In some places around the world, winter is something that is dreaded. It’s a season that you brace yourself and wait for it to pass, hoping that warmer temperatures of spring arrive soon. Winter in Canada, on the other hand, isn’t just something that’s tolerated, it is absolutely celebrated. Here are just a few of the places in Canada that come alive during the winter.
If you think winter is all about hibernation, think again, because winter is by far the liveliest time of year in Canada and you just have to take a trip to Quebec to see that. Each year the Quebec Winter Carnival brings more than 500,000 people to the city to enjoy the winter chill in a fun and exciting setting. There are ice palaces to marvel at, ice fishing to do, incredible ice sculptures to see and street parades to watch.

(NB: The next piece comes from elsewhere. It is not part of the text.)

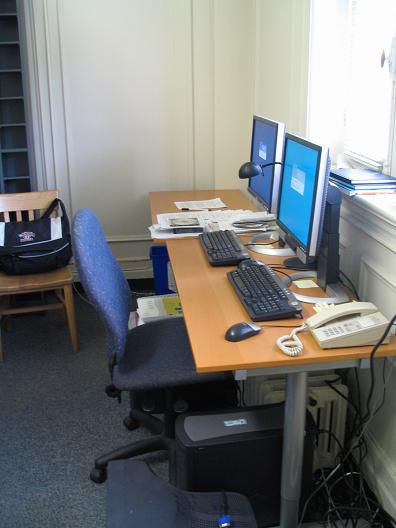 Find the location of a particular element. The width and height of the screenshot is (396, 528). monitor is located at coordinates (270, 166), (296, 204). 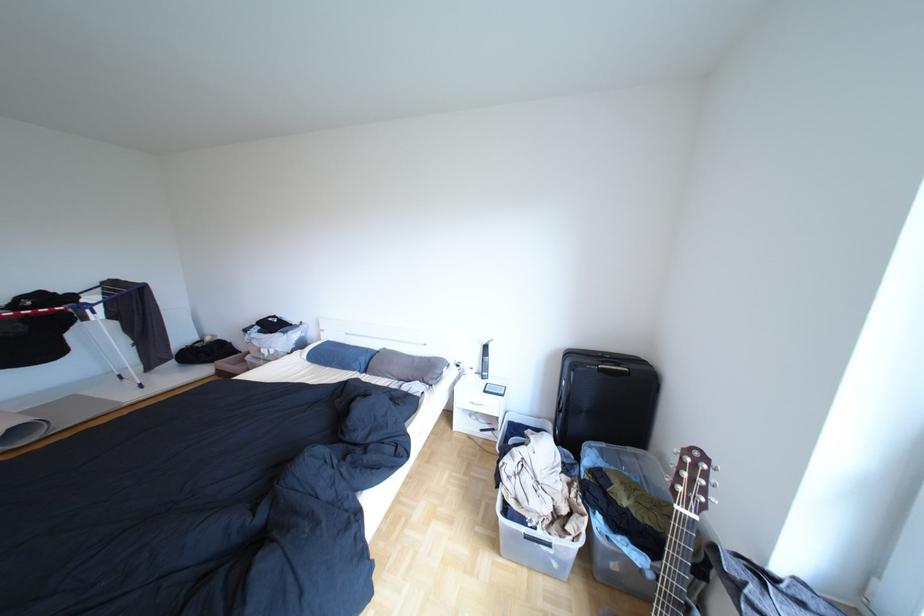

Whistler is one of the most popular townships in Canada, and it really comes alive during the winter. If you love to ski, then this places is paradise. There’s more than 8,000 acres of ski slopes and more than 200 trains. But when you’re done skiing, there are also shops, bars and restaurants to take your pick from.
Edmonton, the capital of Alberta, is the centre of winter celebrations. There are a variety of festivals and activities including ice carving competitions, deep freeze races, orchestra music and skating activities. If you love winter, this is the place to enjoy it in Canada.
Winter is an exciting time in Banff and Lake Louise, it’s where winter is embraced and actually looked forward to. This is the season that a variety of events and activities are planned including the Ice Magic, Snow Days and Ice Climbing festivals.
You might not think that a visit to the beach is a likely winter weather activity, but that is exactly where people head in Saskatchewan. The Denare Beach Winter Festival is an annual event that focuses on bringing the community together during this particularly cold time of the year.
Ottawa is home to the world’s largest naturally frozen skating rink in the world – the Rideau Canal. It’s even been recognised by the Guinness World Records and been listed as a UNESCO World Heritage-listed site. Thousands of people flock to the area each winter to skate on the 7.8km frozen waterway. And, the best news is, it’s free!